Desde o início do atual surto de cólera em Moçambique, em 14 de setembro de 2022, o país regista cerca de 40.000 casos da doença e 153 mortos.

Nos boletins sobre a progressão da doença, as autoridades sanitárias passaram a contabilizar apenas dados desde 01 de outubro de 2023, com a província de Nampula a liderar, com 2.056 casos que provocaram quatro mortos, seguindo-se Tete, com 1.313 casos que provocaram seis mortos, Zambézia, com 1.142 casos e um morto, e Cabo Delgado, com 743 infetados e um morto.

Atualmente há cerca de uma dezena de distritos do norte e centro do país considerados em risco, face aos surtos locais de cólera.

A evolução destes surtos foi abordada pelo Conselho de Ministros na reunião ordinária de 21 de novembro, em Maputo, com a porta-voz do órgão, Ludovina Bernardo, a recordar que a taxa de mortalidade está atualmente em 0,2% (que se mantém atualmente) dos casos, apelando à adoção de medidas de higiene por parte da população.

"Até este momento, a apreciação do impacto é positiva, por isso não foi ainda necessário declarar de emergência", acrescentou Ludovina Bernardo, no final da reunião.

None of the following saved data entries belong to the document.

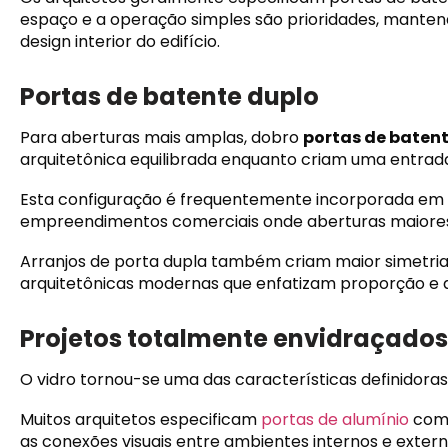
espaço e a operação simples são prioridades, manten
design interior do edifício.
Portas de batente duplo
Para aberturas mais amplas, dobro
portas de batent
arquitetônica equilibrada enquanto criam uma entrad
Esta configuração é frequentemente incorporada em re
empreendimentos comerciais onde aberturas maiores 
Arranjos de porta dupla também criam maior simetri
arquitetônicas modernas que enfatizam proporção e 
Projetos totalmente envidraçados
O vidro tornou-se uma das características definidora
Muitos arquitetos especificam
portas de alumínio
com 
as conexões visuais entre ambientes internos e extern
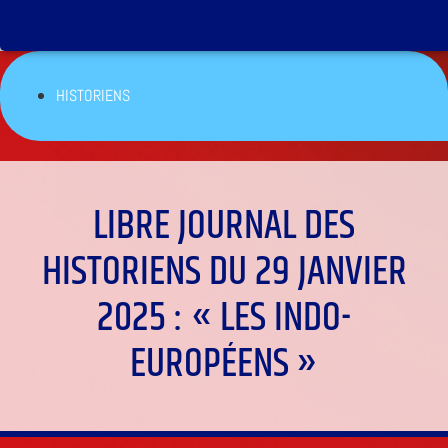
HISTORIENS
LIBRE JOURNAL DES
HISTORIENS DU 29 JANVIER
2025 : « LES INDO-
EUROPÉENS »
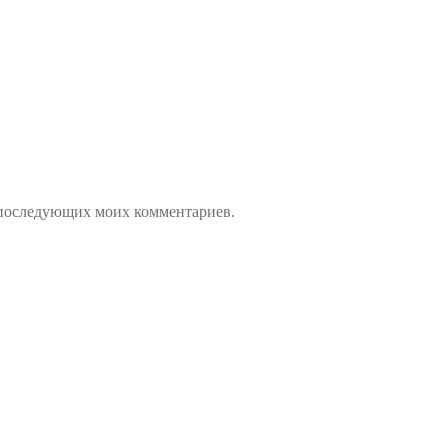
ля последующих моих комментариев.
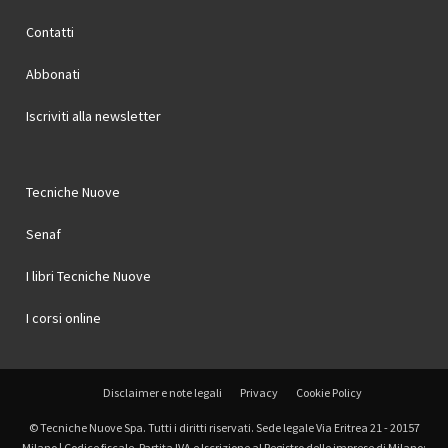
Contatti
Abbonati
Iscriviti alla newsletter
Tecniche Nuove
Senaf
I libri Tecniche Nuove
I corsi online
Disclaimer e note legali
Privacy
Cookie Policy
© Tecniche Nuove Spa. Tutti i diritti riservati. Sede legale Via Eritrea 21 - 20157
Milano | Codice fiscale, Partita IVA e Iscrizione al Registro delle imprese di Milano:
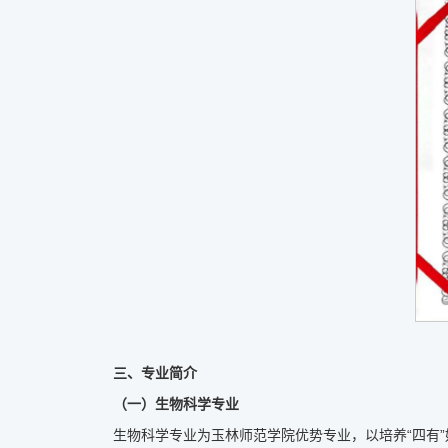
三、专业简介
（一）生物科学专业
生物科学专业为玉林师范学院优势专业，以培养“四有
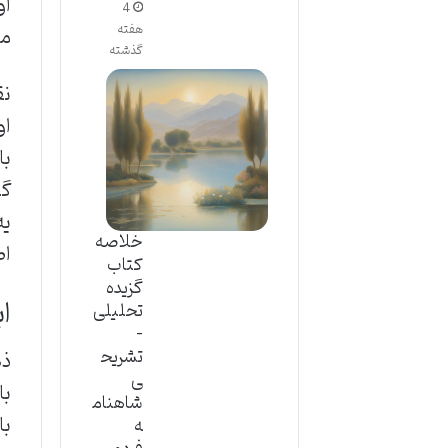
او
4
هفته
مس
گذشته
نق
او
با
گی
یه
خلاصه
اص
کتاب
گزیده
ا
تحلیلی
–
تشریح
ذه
ی
با
شاهنام
با
ه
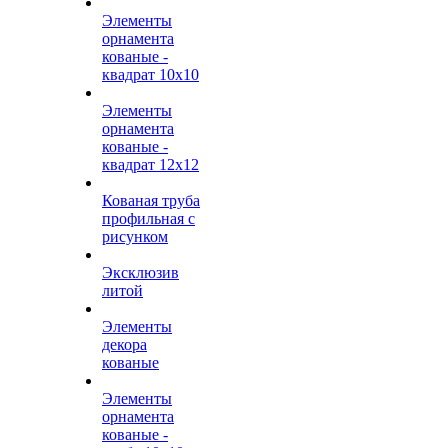
Элементы
орнамента
кованые -
квадрат 10х10
Элементы
орнамента
кованые -
квадрат 12х12
Кованая труба
профильная с
рисунком
Эксклюзив
литой
Элементы
декора
кованые
Элементы
орнамента
кованые -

O Governo moçambicano anunciou a 07 de novembro o envio de brigadas para quatro províncias do país afetadas pela cólera, visando monitorizar a situação e procurar soluções para travar a doença, um dia depois do anúncio de surtos em alguns distritos.

As brigadas seguiram para Nampula e Cabo Delgado (no norte do país) e Zambézia e Tete (no centro), províncias que "dão sinais da necessidade de uma abordagem mais acutilante sobre a eclosão de vómitos e diarreias", associados à cólera, indicou na altura o Governo.

A cólera é uma doença que provoca fortes diarreias, que é tratável, mas que pode provocar a morte por desidratação se não for prontamente combatida.

A doença é causada, em grande parte, pela ingestão de alimentos e água contaminados, sobretudo devido à falta de redes de saneamento.

Em maio, a Organização Mundial de Saúde (OMS) alertou que o mundo terá um défice de vacinas contra a cólera até 2025 e que mil milhões de pessoas em 43 países podem ser infetadas com a doença.

Já em outubro, a OMS apontou Moçambique como um dos países de maior risco.